*WHAT THE TASK REQUIRES*.
In exact form, please repeat the records from their opening line down to the line with "Mox Insure [link] (45, 2477)", including that line.

[Recorded data]
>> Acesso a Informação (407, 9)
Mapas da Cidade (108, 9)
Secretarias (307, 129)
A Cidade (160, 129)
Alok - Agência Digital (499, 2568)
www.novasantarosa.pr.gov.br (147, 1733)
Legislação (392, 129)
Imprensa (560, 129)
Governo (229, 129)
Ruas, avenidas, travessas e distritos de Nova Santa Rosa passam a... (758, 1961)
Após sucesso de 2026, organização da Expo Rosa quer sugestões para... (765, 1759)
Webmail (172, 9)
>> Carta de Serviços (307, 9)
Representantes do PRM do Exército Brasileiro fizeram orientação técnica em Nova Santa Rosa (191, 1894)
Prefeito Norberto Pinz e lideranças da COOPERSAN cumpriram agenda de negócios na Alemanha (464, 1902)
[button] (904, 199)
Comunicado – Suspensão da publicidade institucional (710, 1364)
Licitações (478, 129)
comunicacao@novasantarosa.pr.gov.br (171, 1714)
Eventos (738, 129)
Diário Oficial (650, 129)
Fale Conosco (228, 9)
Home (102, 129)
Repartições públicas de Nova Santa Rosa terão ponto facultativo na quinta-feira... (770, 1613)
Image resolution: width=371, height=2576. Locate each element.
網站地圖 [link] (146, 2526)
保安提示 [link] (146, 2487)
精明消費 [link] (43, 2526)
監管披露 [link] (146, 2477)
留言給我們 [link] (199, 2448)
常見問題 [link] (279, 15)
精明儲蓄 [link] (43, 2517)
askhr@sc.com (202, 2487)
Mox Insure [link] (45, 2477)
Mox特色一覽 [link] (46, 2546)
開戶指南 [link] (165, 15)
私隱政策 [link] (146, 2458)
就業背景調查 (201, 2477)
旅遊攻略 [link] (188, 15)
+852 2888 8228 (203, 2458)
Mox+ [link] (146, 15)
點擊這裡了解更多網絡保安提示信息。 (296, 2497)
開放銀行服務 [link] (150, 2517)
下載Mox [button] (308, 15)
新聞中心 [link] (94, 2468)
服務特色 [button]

*EXERCISE RESULT*.
>> Acesso a Informação (407, 9)
Mapas da Cidade (108, 9)
Secretarias (307, 129)
A Cidade (160, 129)
Alok - Agência Digital (499, 2568)
www.novasantarosa.pr.gov.br (147, 1733)
Legislação (392, 129)
Imprensa (560, 129)
Governo (229, 129)
Ruas, avenidas, travessas e distritos de Nova Santa Rosa passam a... (758, 1961)
Após sucesso de 2026, organização da Expo Rosa quer sugestões para... (765, 1759)
Webmail (172, 9)
>> Carta de Serviços (307, 9)
Representantes do PRM do Exército Brasileiro fizeram orientação técnica em Nova Santa Rosa (191, 1894)
Prefeito Norberto Pinz e lideranças da COOPERSAN cumpriram agenda de negócios na Alemanha (464, 1902)
[button] (904, 199)
Comunicado – Suspensão da publicidade institucional (710, 1364)
Licitações (478, 129)
comunicacao@novasantarosa.pr.gov.br (171, 1714)
Eventos (738, 129)
Diário Oficial (650, 129)
Fale Conosco (228, 9)
Home (102, 129)
Repartições públicas de Nova Santa Rosa terão ponto facultativo na quinta-feira... (770, 1613)
Image resolution: width=371, height=2576. Locate each element.
網站地圖 [link] (146, 2526)
保安提示 [link] (146, 2487)
精明消費 [link] (43, 2526)
監管披露 [link] (146, 2477)
留言給我們 [link] (199, 2448)
常見問題 [link] (279, 15)
精明儲蓄 [link] (43, 2517)
askhr@sc.com (202, 2487)
Mox Insure [link] (45, 2477)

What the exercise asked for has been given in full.